#### Provided records

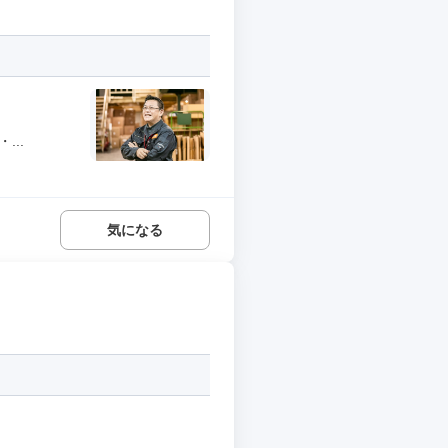
..
気になる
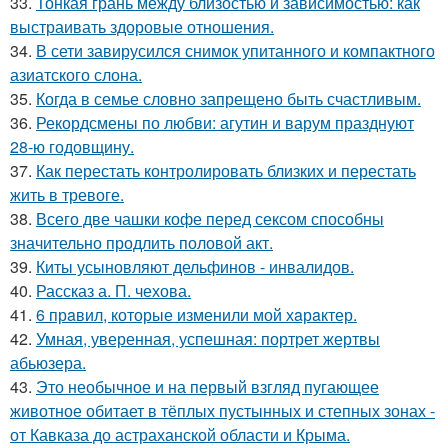
33.
Тонкая грань между близостью и зависимостью: как
выстраивать здоровые отношения.
34.
В сети завирусился снимок упитанного и компактного
азиатского слона.
35.
Когда в семье словно запрещено быть счастливым.
36.
Рекордсмены по любви: агутин и варум празднуют
28-ю годовщину.
37.
Как перестать контролировать близких и перестать
жить в тревоге.
38.
Всего две чашки кофе перед сексом способны
значительно продлить половой акт.
39.
Киты усыновляют дельфинов - инвалидов.
40.
Рассказ а. П. чехова.
41.
6 прaвил, которые изменили мой хaрaктер.
42.
Умная, уверенная, успешная: портрет жертвы
абьюзера.
43.
Это необычное и на первый взгляд пугающее
животное обитает в тёплых пустынных и степных зонах -
от Кавказа до астраханской области и Крыма.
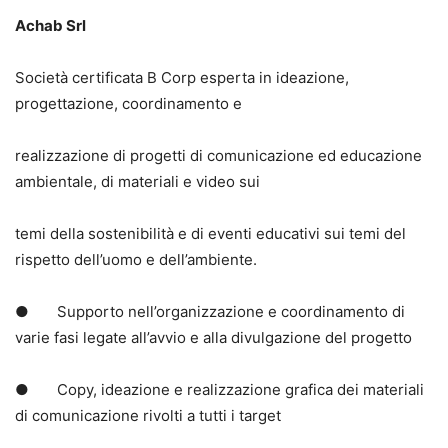
Achab Srl
Società certificata B Corp esperta in ideazione,
progettazione, coordinamento e
realizzazione di progetti di comunicazione ed educazione
ambientale, di materiali e video sui
temi della sostenibilità e di eventi educativi sui temi del
rispetto dell’uomo e dell’ambiente.
● Supporto nell’organizzazione e coordinamento di
varie fasi legate all’avvio e alla divulgazione del progetto
● Copy, ideazione e realizzazione grafica dei materiali
di comunicazione rivolti a tutti i target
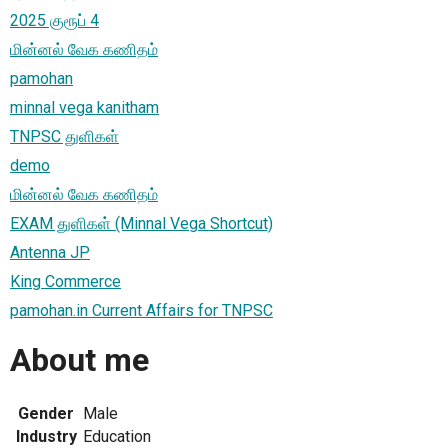
2025 குரூப் 4
மின்னல் வேக கணிதம்
pamohan
minnal vega kanitham
TNPSC துளிகள்
demo
மின்னல் வேக கணிதம்
EXAM துளிகள் (Minnal Vega Shortcut)
Antenna JP
King Commerce
pamohan.in Current Affairs for TNPSC
About me
Gender
Male
Industry
Education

########

§ **Problem statement**
Working down from the line with "азиатского слона.", copy each line exactly until the last line of the entries, which is also included. Omit the pictures.

§ **Response box**
азиатского слона.
35.
Когда в семье словно запрещено быть счастливым.
36.
Рекордсмены по любви: агутин и варум празднуют
28-ю годовщину.
37.
Как перестать контролировать близких и перестать
жить в тревоге.
38.
Всего две чашки кофе перед сексом способны
значительно продлить половой акт.
39.
Киты усыновляют дельфинов - инвалидов.
40.
Рассказ а. П. чехова.
41.
6 прaвил, которые изменили мой хaрaктер.
42.
Умная, уверенная, успешная: портрет жертвы
абьюзера.
43.
Это необычное и на первый взгляд пугающее
животное обитает в тёплых пустынных и степных зонах -
от Кавказа до астраханской области и Крыма.
Achab Srl
Società certificata B Corp esperta in ideazione,
progettazione, coordinamento e
realizzazione di progetti di comunicazione ed educazione
ambientale, di materiali e video sui
temi della sostenibilità e di eventi educativi sui temi del
rispetto dell’uomo e dell’ambiente.
● Supporto nell’organizzazione e coordinamento di
varie fasi legate all’avvio e alla divulgazione del progetto
● Copy, ideazione e realizzazione grafica dei materiali
di comunicazione rivolti a tutti i target
2025 குரூப் 4
மின்னல் வேக கணிதம்
pamohan
minnal vega kanitham
TNPSC துளிகள்
demo
மின்னல் வேக கணிதம்
EXAM துளிகள் (Minnal Vega Shortcut)
Antenna JP
King Commerce
pamohan.in Current Affairs for TNPSC
About me
Gender
Male
Industry
Education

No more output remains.